- [ACTION ITEM] Below are the records; repeat exactly their lines between the line holding "one I take huge pride and pleasure in. I hope" and the line holding "Restore, Backup", inclusive, skipping the pictures.

[Collected data]
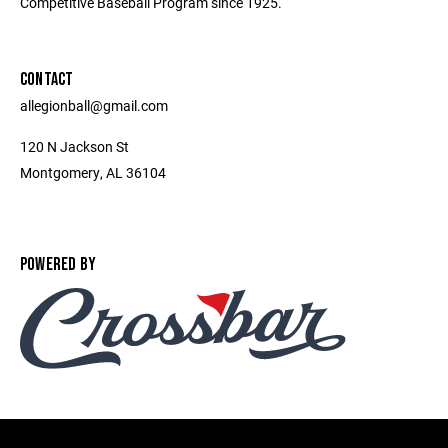
Competitive Baseball Program since 1925.
CONTACT
allegionball@gmail.com
120 N Jackson St
Montgomery, AL 36104
POWERED BY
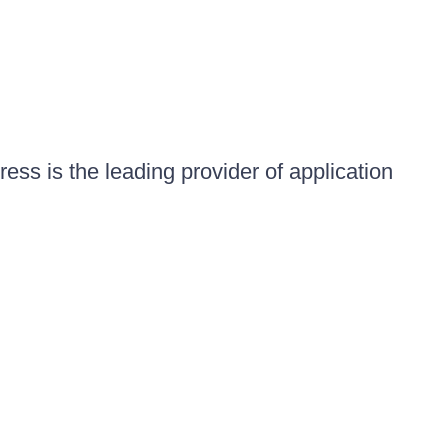
ess is the leading provider of application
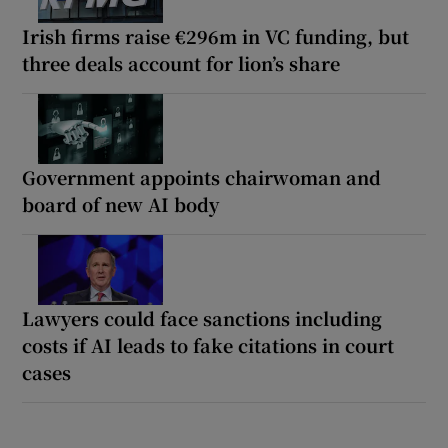
Irish firms raise €296m in VC funding, but
three deals account for lion’s share
Government appoints chairwoman and
board of new AI body
Lawyers could face sanctions including
costs if AI leads to fake citations in court
cases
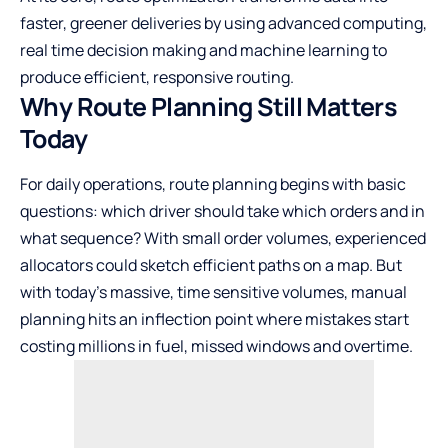
faster, greener deliveries by using advanced computing,
real time decision making and machine learning to
produce efficient, responsive routing.
Why Route Planning Still Matters
Today
For daily operations, route planning begins with basic
questions: which driver should take which orders and in
what sequence? With small order volumes, experienced
allocators could sketch efficient paths on a map. But
with today’s massive, time sensitive volumes, manual
planning hits an inflection point where mistakes start
costing millions in fuel, missed windows and overtime.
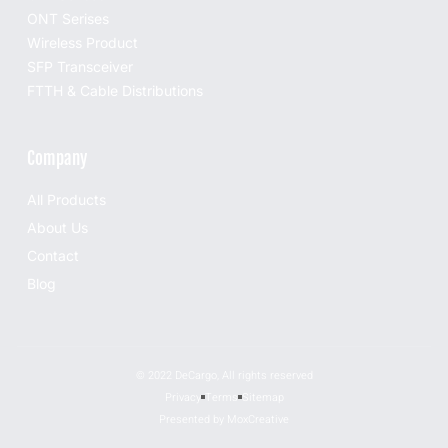
ONT Serises
Wireless Product
SFP Transceiver
FTTH & Cable Distributions
Company
All Products
About Us
Contact
Blog
© 2022 DeCargo, All rights reserved
Privacy
Terms
Sitemap
Presented by MoxCreative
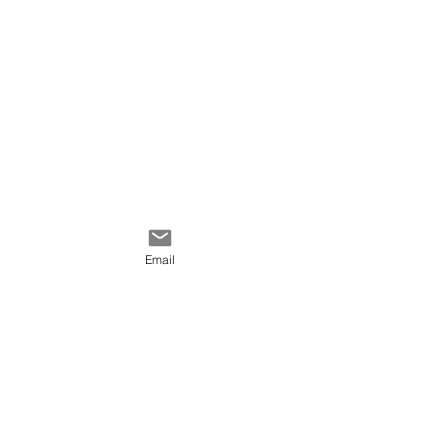
Email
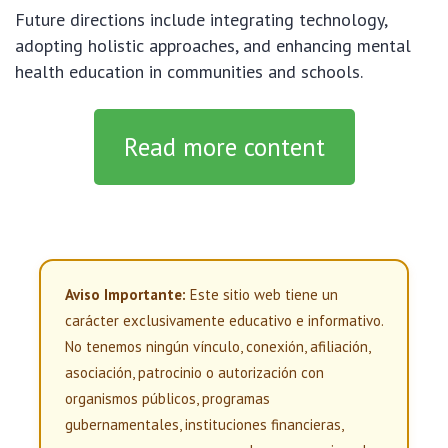
Future directions include integrating technology,
adopting holistic approaches, and enhancing mental
health education in communities and schools.
Read more content
Aviso Importante:
Este sitio web tiene un
carácter exclusivamente educativo e informativo.
No tenemos ningún vínculo, conexión, afiliación,
asociación, patrocinio o autorización con
organismos públicos, programas
gubernamentales, instituciones financieras,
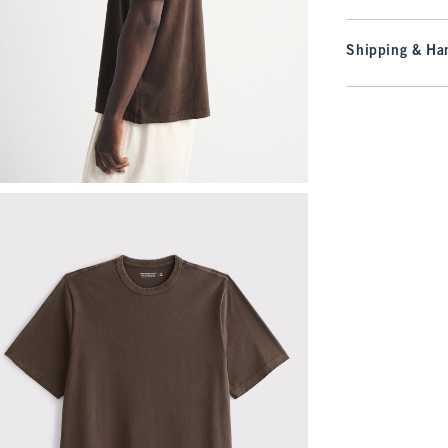
Shipping & Han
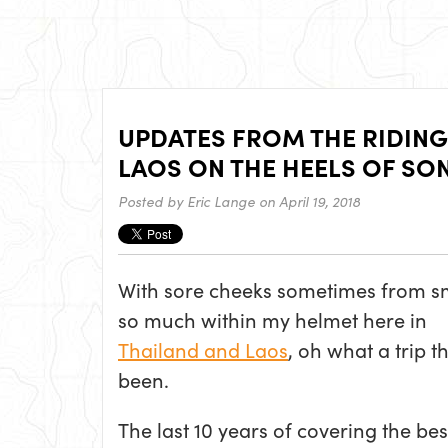
UPDATES FROM THE RIDING
LAOS ON THE HEELS OF S
Posted by
Eric Lange
on April 19, 2018
With sore cheeks sometimes from s
so much within my helmet here in
Thailand and Laos
, oh what a trip t
been.
The last 10 years of covering the bes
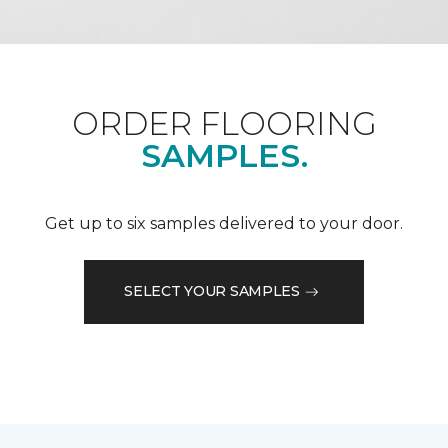
ORDER FLOORING
SAMPLES.
Get up to six samples delivered to your door.
SELECT YOUR SAMPLES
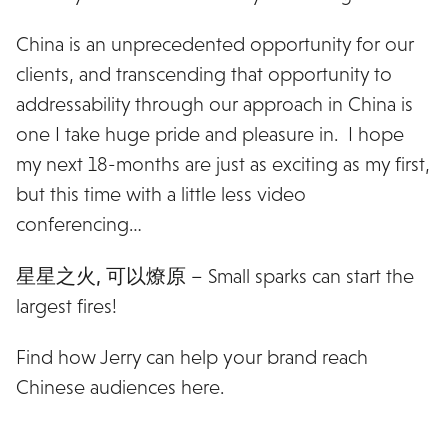
China is an unprecedented opportunity for our
clients, and transcending that opportunity to
addressability through our approach in China is
one I take huge pride and pleasure in. I hope
my next 18-months are just as exciting as my first,
but this time with a little less video
conferencing…
星星之火, 可以燎原
– Small sparks can start the
largest fires!
Find how Jerry can help your brand reach
Chinese audiences here.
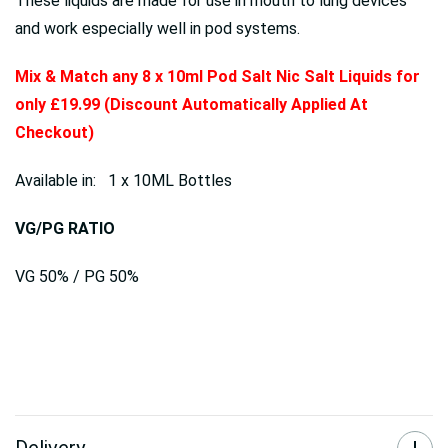
These liquids are made for use in mouth to lung devices
and work especially well in pod systems.
Mix & Match any 8 x 10ml Pod Salt Nic Salt Liquids for
only £19.99 (Discount Automatically Applied At
Checkout)
Available in: 1 x 10ML Bottles
VG/PG RATIO
VG 50% / PG 50%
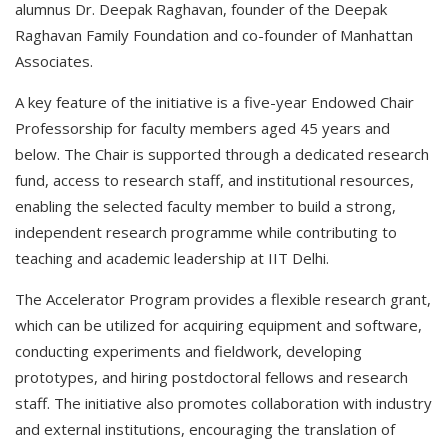
alumnus Dr. Deepak Raghavan, founder of the Deepak
Raghavan Family Foundation and co-founder of Manhattan
Associates.
A key feature of the initiative is a five-year Endowed Chair
Professorship for faculty members aged 45 years and
below. The Chair is supported through a dedicated research
fund, access to research staff, and institutional resources,
enabling the selected faculty member to build a strong,
independent research programme while contributing to
teaching and academic leadership at IIT Delhi.
The Accelerator Program provides a flexible research grant,
which can be utilized for acquiring equipment and software,
conducting experiments and fieldwork, developing
prototypes, and hiring postdoctoral fellows and research
staff. The initiative also promotes collaboration with industry
and external institutions, encouraging the translation of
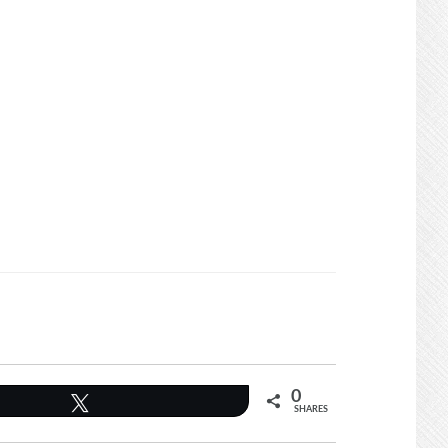
0
Tweet
SHARES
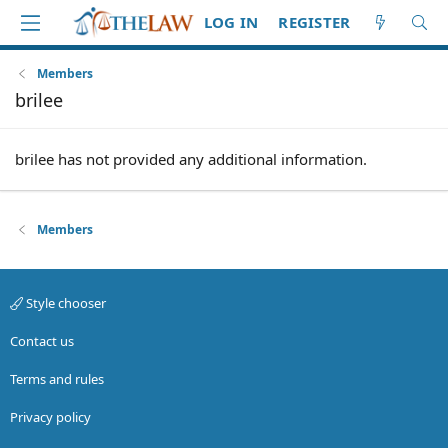
LOG IN
REGISTER
Members
brilee
brilee has not provided any additional information.
Members
Style chooser
Contact us
Terms and rules
Privacy policy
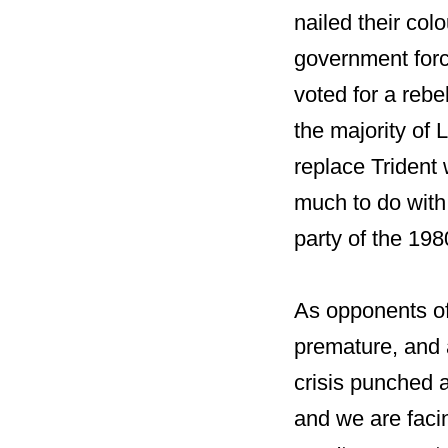
nailed their co
government forc
voted for a rebe
the majority of 
replace Trident
much to do with
party of the 198
As opponents of
premature, and 
crisis punched a
and we are facin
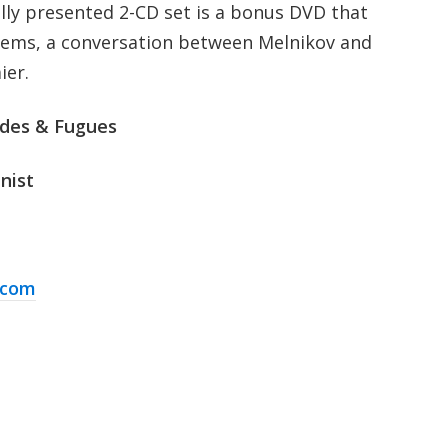
ully presented 2-CD set is a bonus DVD that
gems, a conversation between Melnikov and
ier.
udes & Fugues
nist
.com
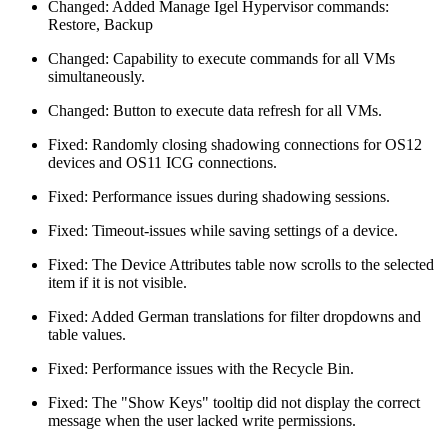
Changed: Added Manage Igel Hypervisor commands:
Restore, Backup
Changed: Capability to execute commands for all VMs
simultaneously.
Changed: Button to execute data refresh for all VMs.
Fixed: Randomly closing shadowing connections for OS12
devices and OS11 ICG connections.
Fixed: Performance issues during shadowing sessions.
Fixed: Timeout-issues while saving settings of a device.
Fixed: The Device Attributes table now scrolls to the selected
item if it is not visible.
Fixed: Added German translations for filter dropdowns and
table values.
Fixed: Performance issues with the Recycle Bin.
Fixed: The "Show Keys" tooltip did not display the correct
message when the user lacked write permissions.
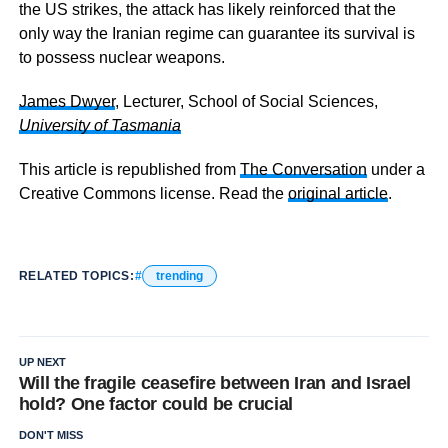
the US strikes, the attack has likely reinforced that the
only way the Iranian regime can guarantee its survival is
to possess nuclear weapons.
James Dwyer
, Lecturer, School of Social Sciences,
University of Tasmania
This article is republished from
The Conversation
under a
Creative Commons license. Read the
original article
.
RELATED TOPICS:
trending
UP NEXT
Will the fragile ceasefire between Iran and Israel
hold? One factor could be crucial
DON'T MISS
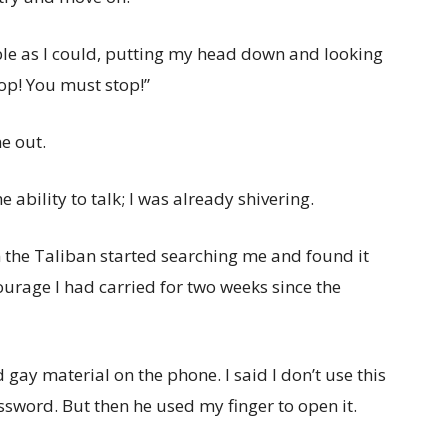
mble as I could, putting my head down and looking
top! You must stop!”
e out.
e ability to talk; I was already shivering.
en the Taliban started searching me and found it
courage I had carried for two weeks since the
gay material on the phone. I said I don’t use this
assword. But then he used my finger to open it.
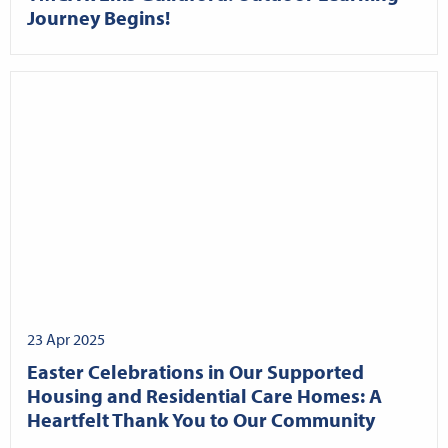
Journey Begins!
23 Apr 2025
Easter Celebrations in Our Supported
Housing and Residential Care Homes: A
Heartfelt Thank You to Our Community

- [EXPECTED OUTPUT]
one I take huge pride and pleasure in. I hope
my next 18-months are just as exciting as my first,
but this time with a little less video
conferencing…
星星之火, 可以燎原
– Small sparks can start the
largest fires!
Find how Jerry can help your brand reach
Chinese audiences here.
These liquids are made for use in mouth to lung devices
and work especially well in pod systems.
Mix & Match any 8 x 10ml Pod Salt Nic Salt Liquids for
only £19.99 (Discount Automatically Applied At
Checkout)
Available in: 1 x 10ML Bottles
VG/PG RATIO
VG 50% / PG 50%
alumnus Dr. Deepak Raghavan, founder of the Deepak
Raghavan Family Foundation and co-founder of Manhattan
Associates.
A key feature of the initiative is a five-year Endowed Chair
Professorship for faculty members aged 45 years and
below. The Chair is supported through a dedicated research
fund, access to research staff, and institutional resources,
enabling the selected faculty member to build a strong,
independent research programme while contributing to
teaching and academic leadership at IIT Delhi.
The Accelerator Program provides a flexible research grant,
which can be utilized for acquiring equipment and software,
conducting experiments and fieldwork, developing
prototypes, and hiring postdoctoral fellows and research
staff. The initiative also promotes collaboration with industry
and external institutions, encouraging the translation of
0
Tweet
SHARES
LOG IN
REGISTER
Members
brilee
brilee has not provided any additional information.
Members
Style chooser
Contact us
Terms and rules
Privacy policy
nailed their co
government forc
voted for a rebe
the majority of 
replace Trident
much to do with
party of the 198
As opponents of
premature, and 
crisis punched a
and we are facin
ully presented 2-CD set is a bonus DVD that
gems, a conversation between Melnikov and
ier.
udes & Fugues
nist
.com
Changed: Added Manage Igel Hypervisor commands:
Restore, Backup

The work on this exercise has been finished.